--- Input material Enclosed Below ---

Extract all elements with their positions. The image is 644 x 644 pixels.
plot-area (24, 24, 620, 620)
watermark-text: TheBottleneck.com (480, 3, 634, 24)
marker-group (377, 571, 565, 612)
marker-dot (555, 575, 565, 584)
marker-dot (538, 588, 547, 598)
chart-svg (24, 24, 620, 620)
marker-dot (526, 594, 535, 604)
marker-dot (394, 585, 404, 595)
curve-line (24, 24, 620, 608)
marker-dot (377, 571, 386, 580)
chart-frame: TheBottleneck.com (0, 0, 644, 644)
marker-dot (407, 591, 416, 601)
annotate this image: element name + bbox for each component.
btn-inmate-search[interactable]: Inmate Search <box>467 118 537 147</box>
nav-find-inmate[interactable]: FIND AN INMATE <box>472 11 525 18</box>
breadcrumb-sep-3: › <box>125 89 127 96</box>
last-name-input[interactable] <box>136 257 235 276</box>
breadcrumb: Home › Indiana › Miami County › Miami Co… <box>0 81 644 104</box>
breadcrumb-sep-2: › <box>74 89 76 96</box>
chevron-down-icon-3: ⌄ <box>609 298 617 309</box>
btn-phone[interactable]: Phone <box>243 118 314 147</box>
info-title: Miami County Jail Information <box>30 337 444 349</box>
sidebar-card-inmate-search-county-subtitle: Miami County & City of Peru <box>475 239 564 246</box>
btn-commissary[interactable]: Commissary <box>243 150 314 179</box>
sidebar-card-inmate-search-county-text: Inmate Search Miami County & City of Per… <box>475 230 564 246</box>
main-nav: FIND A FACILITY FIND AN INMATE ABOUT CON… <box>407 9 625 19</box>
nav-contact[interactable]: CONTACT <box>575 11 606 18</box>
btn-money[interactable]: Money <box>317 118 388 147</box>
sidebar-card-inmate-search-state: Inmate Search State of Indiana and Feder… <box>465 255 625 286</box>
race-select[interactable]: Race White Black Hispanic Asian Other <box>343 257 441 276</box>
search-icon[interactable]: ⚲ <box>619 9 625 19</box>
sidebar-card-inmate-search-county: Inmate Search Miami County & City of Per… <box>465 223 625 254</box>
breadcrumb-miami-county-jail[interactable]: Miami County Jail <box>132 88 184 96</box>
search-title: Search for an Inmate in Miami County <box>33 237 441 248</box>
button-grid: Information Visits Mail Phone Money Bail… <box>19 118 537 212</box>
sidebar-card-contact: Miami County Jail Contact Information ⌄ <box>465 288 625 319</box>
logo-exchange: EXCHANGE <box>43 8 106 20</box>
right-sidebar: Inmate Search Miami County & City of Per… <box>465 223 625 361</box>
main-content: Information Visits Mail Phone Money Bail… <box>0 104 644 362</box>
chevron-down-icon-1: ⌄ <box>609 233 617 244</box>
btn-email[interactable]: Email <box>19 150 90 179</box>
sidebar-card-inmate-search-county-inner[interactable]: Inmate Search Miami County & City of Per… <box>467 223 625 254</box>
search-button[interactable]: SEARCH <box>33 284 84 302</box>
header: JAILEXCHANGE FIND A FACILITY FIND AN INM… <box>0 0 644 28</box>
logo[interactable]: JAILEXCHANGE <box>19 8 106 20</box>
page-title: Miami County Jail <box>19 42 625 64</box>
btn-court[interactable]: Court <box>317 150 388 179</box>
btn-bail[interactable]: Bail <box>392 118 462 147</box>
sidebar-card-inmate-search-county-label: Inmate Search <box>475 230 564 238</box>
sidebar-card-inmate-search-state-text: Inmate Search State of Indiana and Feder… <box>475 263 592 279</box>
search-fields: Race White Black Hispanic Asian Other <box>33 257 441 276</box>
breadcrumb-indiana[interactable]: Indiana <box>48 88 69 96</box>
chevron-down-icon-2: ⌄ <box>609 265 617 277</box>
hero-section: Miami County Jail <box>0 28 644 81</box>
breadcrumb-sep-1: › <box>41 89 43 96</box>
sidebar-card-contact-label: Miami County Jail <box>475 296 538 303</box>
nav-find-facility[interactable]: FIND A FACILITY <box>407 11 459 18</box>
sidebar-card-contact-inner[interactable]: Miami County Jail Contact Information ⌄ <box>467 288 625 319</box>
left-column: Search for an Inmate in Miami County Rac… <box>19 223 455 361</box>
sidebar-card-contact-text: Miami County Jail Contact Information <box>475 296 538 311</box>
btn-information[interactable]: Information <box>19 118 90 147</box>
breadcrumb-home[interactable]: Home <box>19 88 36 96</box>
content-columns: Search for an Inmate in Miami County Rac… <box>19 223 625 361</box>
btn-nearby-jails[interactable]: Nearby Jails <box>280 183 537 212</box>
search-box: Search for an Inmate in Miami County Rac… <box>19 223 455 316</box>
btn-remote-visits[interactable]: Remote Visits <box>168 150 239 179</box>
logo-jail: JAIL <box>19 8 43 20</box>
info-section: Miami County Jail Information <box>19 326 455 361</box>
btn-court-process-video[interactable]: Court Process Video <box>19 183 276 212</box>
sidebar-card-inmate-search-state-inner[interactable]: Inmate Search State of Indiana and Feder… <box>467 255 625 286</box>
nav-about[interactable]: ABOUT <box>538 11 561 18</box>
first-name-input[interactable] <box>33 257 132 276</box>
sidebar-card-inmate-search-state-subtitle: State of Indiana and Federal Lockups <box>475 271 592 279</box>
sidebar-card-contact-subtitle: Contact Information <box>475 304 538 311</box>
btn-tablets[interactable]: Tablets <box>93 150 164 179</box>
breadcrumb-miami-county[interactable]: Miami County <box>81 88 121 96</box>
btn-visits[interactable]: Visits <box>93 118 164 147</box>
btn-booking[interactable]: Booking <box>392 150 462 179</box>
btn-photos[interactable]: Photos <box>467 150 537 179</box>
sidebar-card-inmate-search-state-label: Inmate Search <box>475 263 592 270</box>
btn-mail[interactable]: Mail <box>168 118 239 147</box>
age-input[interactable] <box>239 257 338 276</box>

--- End of Enclosed Input material ---

▸ Exercise brief
Say how many of the lines above include the string "Bail", and give no other words.

▸ Written solution
3